HyLIMP sequences. HyLIMP #4 which interrupts RNA-Seq coverage is boxed. Palindromes are underlined, and the reported ΔG value is for the RNA form of the palindromic sequence. In the sequences, the repeat units common with LIMPs are written in red, the other pentanucleotide in blue and the conserved inner part of the palindrome in green. Residues differing from the consensus are italicized. The region in HyLIMP #3 that is identical to the LIMP loop is highlighted in yellow


Based on its relatively high percentage of coding regions (42 %), large gene repertoire (64 genes) and limited extent of repeats (5.6 %), the L. incisa mitochondrial genome can be classified as belonging to the “ancestral” type of algal mitochondrial DNA, as opposed to the “reduced-derived” pattern observed in Pedinomonas minor and Chlorophyceae [10]. Overall, the gene content is highly similar to that in the nine available mitochondrial genomes of Trebouxiophyceae [915]. In contrast to this conserved gene repertoire, highly diverged gene order and orientation have been observed among Trebouxiophyceae [1016] including the present species. Even though there are remaining blocks of synteny shared between the mitochondrial genomes of Trebouxiophyceae, this diversity in organization highlights the numerous genome rearrangements that have occurred since the group originated. It also implies that the mitochondrial genome is transcribed differently in the various species.

The most striking feature of the L. incisa mitochondrial genome is undoubtedly the presence of the LIMP. This repetitive palindromic repeat uses a fixed pentanucleotide ACCAA, repeated in direct and inverse orientation (A- and T-units) to form the two branches of a stem, with a fixed loop in-between. In the genome, LIMPs occur about equally in the two possible orientations, with no defined alternation pattern.

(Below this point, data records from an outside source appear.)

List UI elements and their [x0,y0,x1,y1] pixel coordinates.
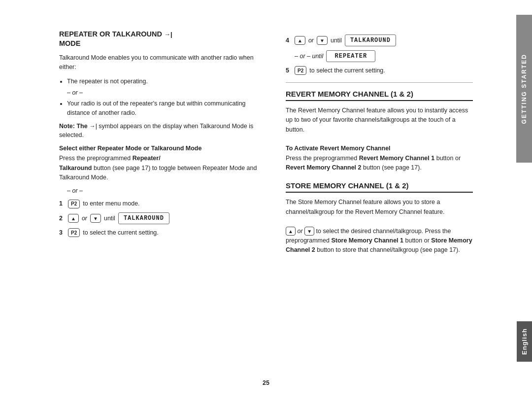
revert-section-title: REVERT MEMORY CHANNEL (1 & 2) [286,90,473,101]
section-divider-1 [286,82,473,83]
bullet-item-1: The repeater is not operating. [67,77,266,86]
left-section-intro: Talkaround Mode enables you to communica… [59,53,266,72]
step-4b: – or – until REPEATER [295,50,473,62]
main-content: REPEATER OR TALKAROUND →| MODE Talkaroun… [0,0,532,411]
p2-badge-step5: P2 [295,66,306,75]
arrow-symbol: →| [164,31,172,38]
bullet-list-2: Your radio is out of the repeater's rang… [67,99,266,118]
display-talkaround-step2: TALKAROUND [118,212,169,224]
left-step-list: 1 P2 to enter menu mode. 2 ▲ or ▼ until … [59,199,266,238]
up-arrow-step2: ▲ [68,214,79,223]
down-arrow-step2: ▼ [90,214,101,223]
step-3: 3 P2 to select the current setting. [59,228,266,238]
page-container: REPEATER OR TALKAROUND →| MODE Talkaroun… [0,0,532,411]
sub-section-title: Select either Repeater Mode or Talkaroun… [59,145,266,152]
step-2: 2 ▲ or ▼ until TALKAROUND [59,212,266,224]
sub-section-body: Press the preprogrammed Repeater/ Talkar… [59,154,266,182]
right-column: 4 ▲ or ▼ until TALKAROUND – or – until R… [286,30,473,391]
bullet-list: The repeater is not operating. [67,77,266,86]
revert-section: REVERT MEMORY CHANNEL (1 & 2) The Revert… [286,90,473,173]
step-1: 1 P2 to enter menu mode. [59,199,266,208]
or-line-2: – or – [67,187,266,194]
getting-started-tab: GETTING STARTED [516,15,532,163]
page-number: 25 [263,379,269,386]
store-section-title: STORE MEMORY CHANNEL (1 & 2) [286,181,473,193]
left-column: REPEATER OR TALKAROUND →| MODE Talkaroun… [59,30,266,391]
display-talkaround-step4: TALKAROUND [345,34,396,46]
bullet-item-2: Your radio is out of the repeater's rang… [67,99,266,118]
step-4: 4 ▲ or ▼ until TALKAROUND [286,34,473,46]
english-tab: English [517,321,532,362]
up-arrow-step4: ▲ [295,36,305,45]
p2-badge-step1: P2 [68,200,80,208]
down-arrow-step4: ▼ [317,36,328,45]
note-arrow: →| [89,123,97,130]
or-line-1: – or – [67,89,266,96]
up-arrow-store: ▲ [286,227,296,236]
left-section-title: REPEATER OR TALKAROUND →| MODE [59,30,266,48]
display-repeater: REPEATER [326,50,375,62]
right-step-list: 4 ▲ or ▼ until TALKAROUND – or – until R… [286,34,473,75]
getting-started-label: GETTING STARTED [521,54,528,124]
revert-section-body: The Revert Memory Channel feature allows… [286,106,473,173]
step-5: 5 P2 to select the current setting. [286,66,473,75]
down-arrow-store: ▼ [304,227,314,236]
store-section: STORE MEMORY CHANNEL (1 & 2) The Store M… [286,181,473,255]
p2-badge-step3: P2 [68,228,80,237]
store-section-body: The Store Memory Channel feature allows … [286,198,473,255]
note-text: Note: The →| symbol appears on the displ… [59,122,266,140]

No sequence similar to the LIMP can be found in any other organellar genome (chloroplast or mitochondrion) of Chlorophyta, and it therefore appears to have recently originated in the lineage leading to L. incisa. It is common for organellar genomes of algae to carry complex sets of short dispersed repeats (see e.g., [12, 2431]), and each time they seem lineage- or even species-specific (in the case of Volvox). In some cases, repeat units can form extended tandem arrays [10, 32] or palindromes [26, 28, 33]. In Volvox carteri, both organelle genomes are bloated with repeats that form short (but non-repetitive) palindromes [26, 29]. Based on their large number and high sequence similarity, they have been described as selfish genetic elements, multiplying vigorously and spreading from the mitochondrial to the plastidial and even to the nuclear genome [26]. However, the stabilization of such structures in a polyploid genome where an efficient homologous recombination can rapidly correct the copy where the repeat would have duplicated, leads us to think that the repeats themselves confer a selective advantage to the cell, in other words that they have a function.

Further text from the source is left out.